In the last few days I've felt it. I know that there is a specific reason for Him bringing me all the way across the world. As much as I'm here to minister, He's ministering to me, too. Pruning is never fun, nor is it ever easy. But it's necessary for us if we're ever to be the person we were created to be. I read this today in Hebrews:
"No discipline seems enjoyable at the time, but painful. Later on, however, it yields the fruit of peace and righteousness to those who have been trained by it" Hebrews 12:11
Well, that's the truth if I ever heard it! Of all the days to read a passage like that. Yesterday, I blatantly said to God "I don't want to be exposed over here. I don't want my teammates to see me being mean or pouty. So I'm just going to hide it." And right away, this is what I got from that "You hide it all the time. So if you keep hiding it, how am I ever going to transform you into what I created you for?!"

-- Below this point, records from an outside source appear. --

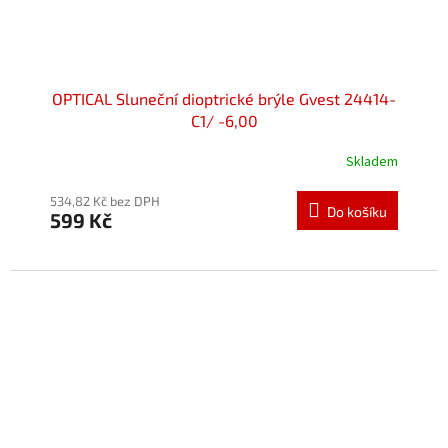
OPTICAL Sluneční dioptrické brýle Gvest 24414-
C1/ -6,00
Skladem
534,82 Kč bez DPH
Do košíku
599 Kč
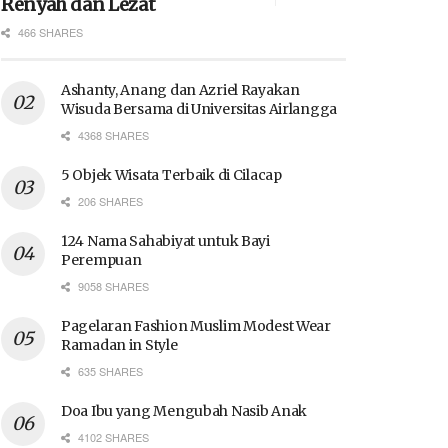
Renyah dan Lezat
466 SHARES
Ashanty, Anang dan Azriel Rayakan
Wisuda Bersama di Universitas Airlangga
4368 SHARES
5 Objek Wisata Terbaik di Cilacap
206 SHARES
124 Nama Sahabiyat untuk Bayi
Perempuan
9058 SHARES
Pagelaran Fashion Muslim Modest Wear
Ramadan in Style
635 SHARES
Doa Ibu yang Mengubah Nasib Anak
4102 SHARES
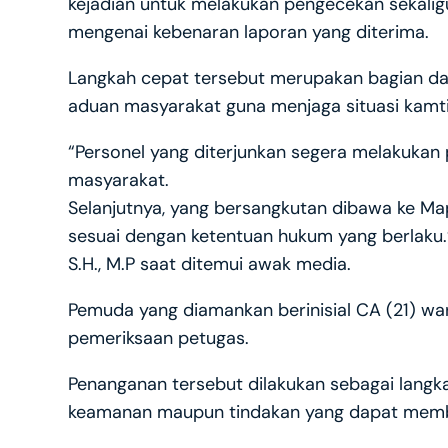
kejadian untuk melakukan pengecekan sekaligu
mengenai kebenaran laporan yang diterima.
Langkah cepat tersebut merupakan bagian dar
aduan masyarakat guna menjaga situasi kamt
“Personel yang diterjunkan segera melakukan 
masyarakat.
Selanjutnya, yang bersangkutan dibawa ke Map
sesuai dengan ketentuan hukum yang berlaku.
S.H., M.P saat ditemui awak media.
Pemuda yang diamankan berinisial CA (21) wa
pemeriksaan petugas.
Penanganan tersebut dilakukan sebagai langk
keamanan maupun tindakan yang dapat mem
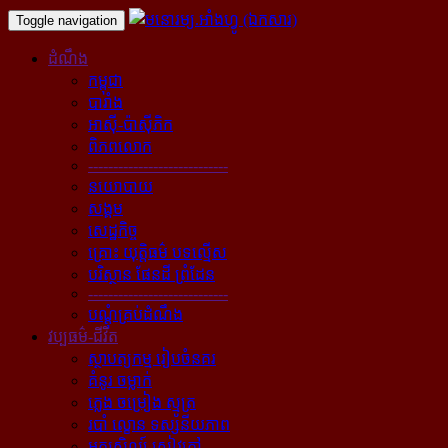
Toggle navigation
ដំណឹង
កម្ពុជា
បារាំង
អាស៊ី-ប៉ាស៊ីភិក
ពិភពលោក
----------------------------
នយោបាយ
សង្គម
សេដ្ឋកិច្ច
គ្រោះ យុត្តិធម៌ បទល្មើស
បរិស្ថាន ផែនដី ព្រំដែន
----------------------------
បណ្ដុំគ្រប់ដំណឹង
វប្បធម៌-ជីវិត
ស្ថាបត្យកម្ម រៀបចំនគរ
គំនូរ ចម្លាក់
ភ្លេង ចម្រៀង ស្មូត្រ
របាំ ល្ខោន ទស្សនីយភាព
អក្សសិល្ប៍ សៀវភៅ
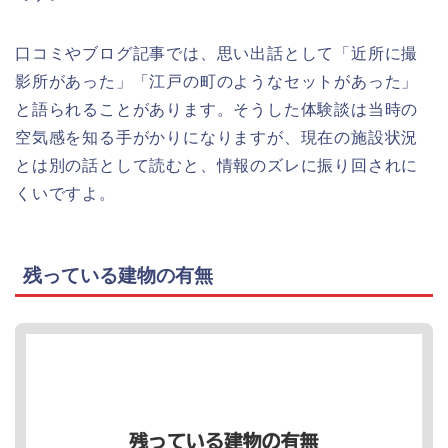
口コミやブログ記事では、思い出話として「近所に撮
影所があった」「江戸の町のようなセットがあった」
と語られることがあります。そうした体験談は当時の
空気感を知る手がかりになりますが、現在の施設状況
とは別の話として読むと、情報のズレに振り回されに
くいですよ。
残っている建物の有無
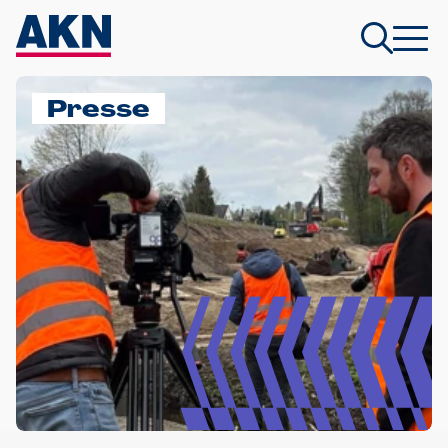
Presse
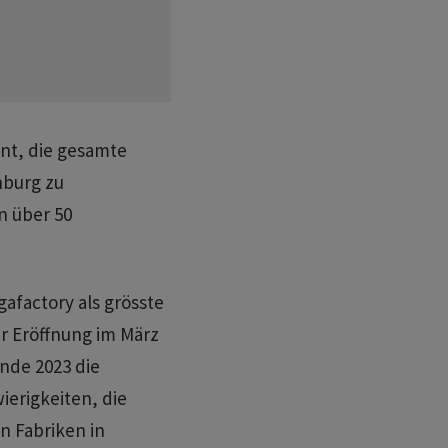
nt, die gesamte
nburg zu
n über 50
gafactory als grösste
er Eröffnung im März
Ende 2023 die
ierigkeiten, die
n Fabriken in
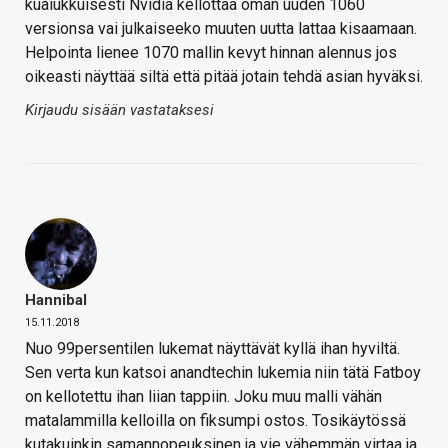
kuåiukkuisesti Nvidia kellottaa oman uuden 1060
versionsa vai julkaiseeko muuten uutta lattaa kisaamaan.
Helpointa lienee 1070 mallin kevyt hinnan alennus jos
oikeasti näyttää siltä että pitää jotain tehdä asian hyväksi.
Kirjaudu sisään vastataksesi
Hannibal
15.11.2018
Nuo 99persentilen lukemat näyttävät kyllä ihan hyviltä.
Sen verta kun katsoi anandtechin lukemia niin tätä Fatboy
on kellotettu ihan liian tappiin. Joku muu malli vähän
matalammilla kelloilla on fiksumpi ostos. Tosikäytössä
kutakuinkin samannopeuksinen ja vie vähemmän virtaa ja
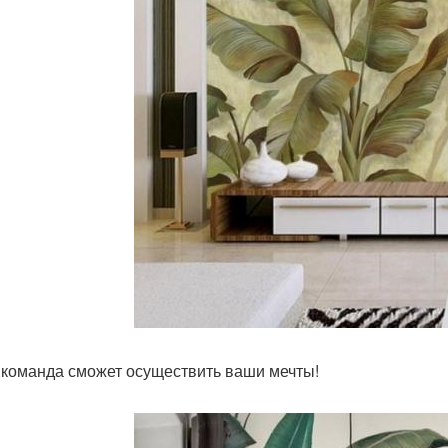
команда сможет осуществить ваши мечты!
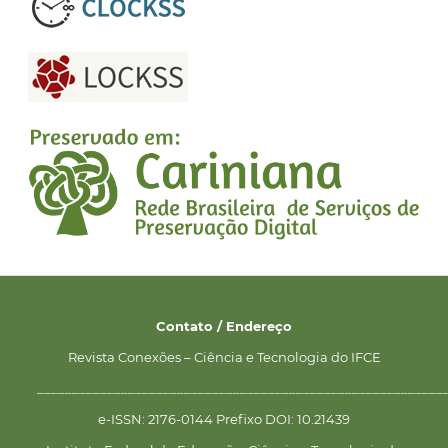
Contato / Endereço
Revista Conexões – Ciência e Tecnologia do IFCE
__________________________________________________________
e-ISSN: 2176-0144 Prefixo DOI: 10.21439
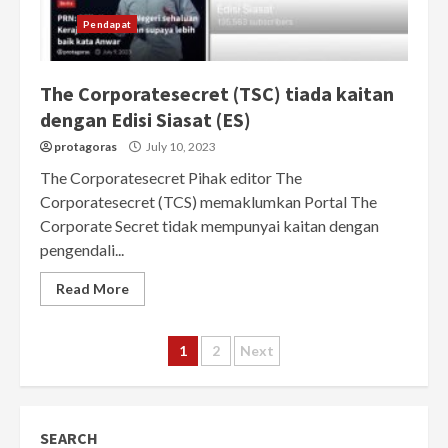
Pendapat
The Corporatesecret (TSC) tiada kaitan
dengan Edisi Siasat (ES)
protagoras
July 10, 2023
The Corporatesecret Pihak editor The
Corporatesecret (TCS) memaklumkan Portal The
Corporate Secret tidak mempunyai kaitan dengan
pengendali...
Read More
Posts
1
2
Next
pagination
SEARCH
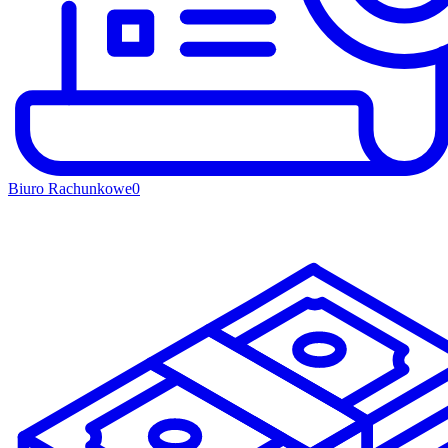
Biuro Rachunkowe
0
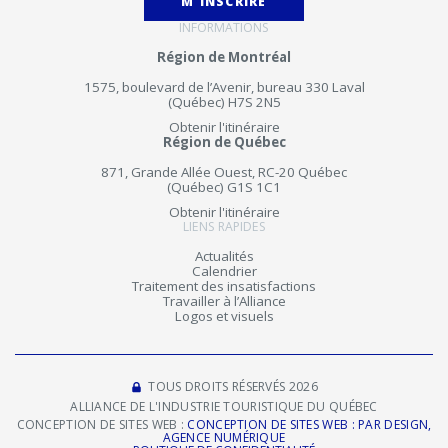
M'INSCRIRE
INFORMATIONS
Région de Montréal
1575, boulevard de l’Avenir, bureau 330 Laval
(Québec) H7S 2N5
Obtenir l'itinéraire
Région de Québec
871, Grande Allée Ouest, RC-20 Québec
(Québec) G1S 1C1
Obtenir l'itinéraire
LIENS RAPIDES
Actualités
Calendrier
Traitement des insatisfactions
Travailler à l’Alliance
Logos et visuels
TOUS DROITS RÉSERVÉS 2026
ALLIANCE DE L'INDUSTRIE TOURISTIQUE DU QUÉBEC
CONCEPTION DE SITES WEB :
CONCEPTION DE SITES WEB : PAR DESIGN,
AGENCE NUMÉRIQUE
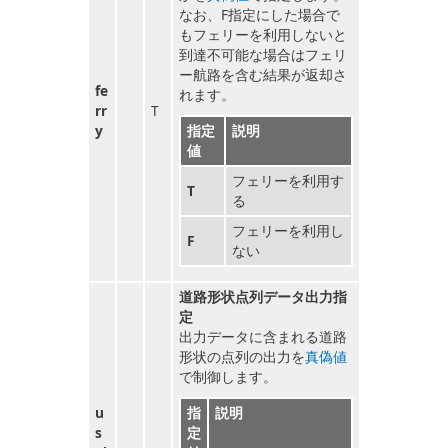
なお、F指定にした場合で
もフェリーを利用しないと
到達不可能な場合はフェリ
ー航路を含む結果が返却さ
fe
れます。
rr
T
y
指定
説明
値
フェリーを利用す
T
る
フェリーを利用し
F
ない
道路形状点列データ出力指
定
出力データに含まれる道路
形状の点列の出力を
真偽値
で制御します。
u
指
説明
s
定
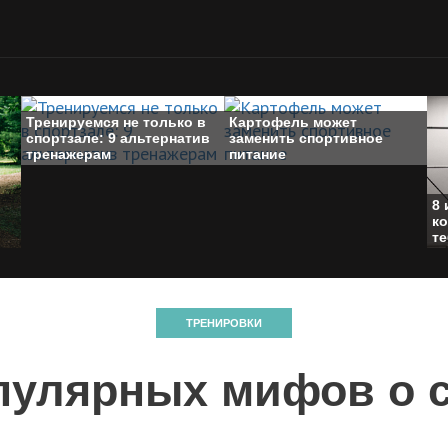
Тренируемся не только в
Картофель может
спортзале: 9 альтернатив
заменить спортивное
тренажерам
питание
8 
к
те
ТРЕНИРОВКИ
пулярных мифов о 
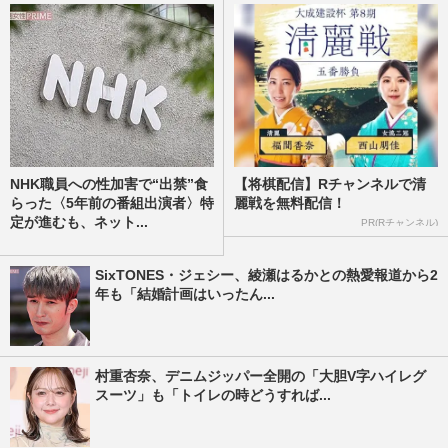
NHK職員への性加害で“出禁”食
【将棋配信】Rチャンネルで清
らった〈5年前の番組出演者〉特
麗戦を無料配信！
定が進むも、ネット...
PR(Rチャンネル)
SixTONES・ジェシー、綾瀬はるかとの熱愛報道から2
年も「結婚計画はいったん...
村重杏奈、デニムジッパー全開の「大胆V字ハイレグ
スーツ」も「トイレの時どうすれば...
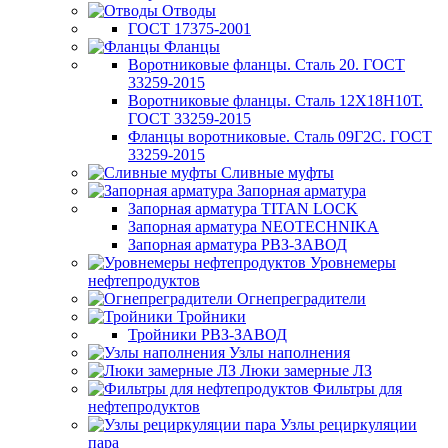
Отводы
ГОСТ 17375-2001
Фланцы
Воротниковые фланцы. Сталь 20. ГОСТ
33259-2015
Воротниковые фланцы. Сталь 12Х18Н10Т.
ГОСТ 33259-2015
Фланцы воротниковые. Сталь 09Г2С. ГОСТ
33259-2015
Сливные муфты
Запорная арматура
Запорная арматура TITAN LOCK
Запорная арматура NEOTECHNIKA
Запорная арматура РВЗ-ЗАВОД
Уровнемеры
нефтепродуктов
Огнепреградители
Тройники
Тройники РВЗ-ЗАВОД
Узлы наполнения
Люки замерные ЛЗ
Фильтры для
нефтепродуктов
Узлы рециркуляции
пара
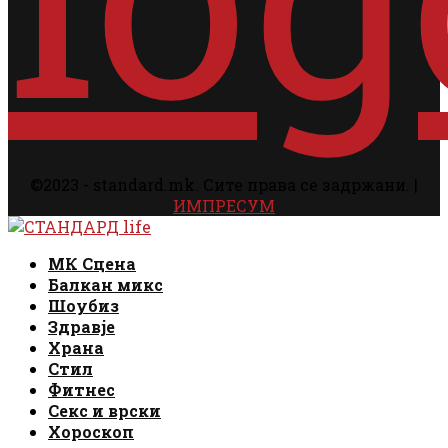
©2023 - standard.mk. Сите права се задржани. |
ИМПРЕСУМ
Facebook
Instagram
Email
Rss
Facebook
Instagram
Email
Rss
МК Сцена
Балкан микс
Шоубиз
Здравје
Храна
Стил
Фитнес
Секс и врски
Хороскоп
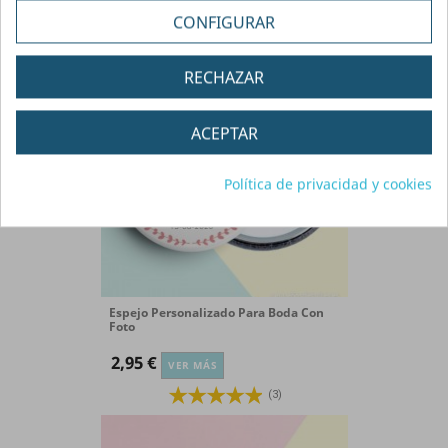
CONFIGURAR
(30)
RECHAZAR
ACEPTAR
Política de privacidad y cookies
Espejo Personalizado Para Boda Con
Foto
2,95 €
VER MÁS
(3)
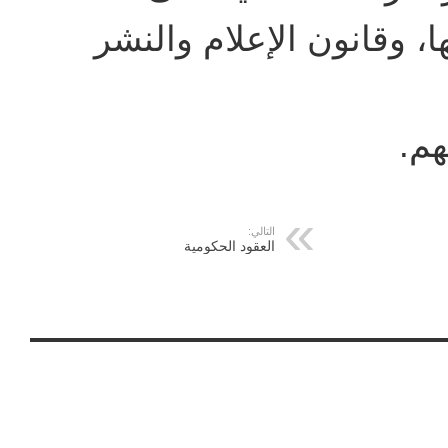
 وقانون الإعلام والنشر
هم.
التالي:
العقود الحكومية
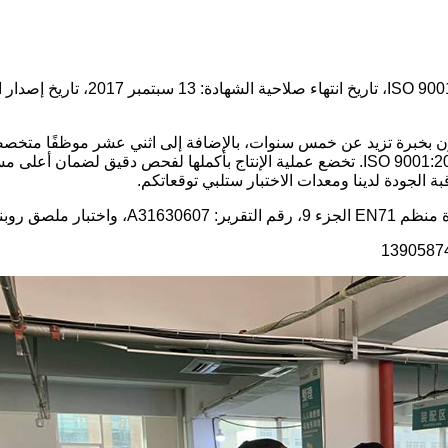
ن بخبرة تزيد عن خمس سنوات، بالإضافة إلى اثني عشر موظفًا متخصصًا
مسؤولية إجراء فحوصات جودة صارمة وفقًا لمعيار شهادة الجودة ISO 9001:2000. تخضع عملية الإنت
 الجودة لدينا ومعدات الاختبار ستلبي توقعاتكم.
رير: (5205)354-0276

I'm going to be blatantly honest: Pruning sucks. It hurts. It's certainly not something I am enjoying right now. But in the end when the "fruit of peace and righteousness" finally spring up, it will be something that was worth it.
Oh and also--just because I'm being pruned in this absolutely beautiful and gorgeous city certainly does not make it any more fun or exciting. In fact, it probably hurts worse because I'm out of my comfort zone. But when I return, I hope to be a different person because of it.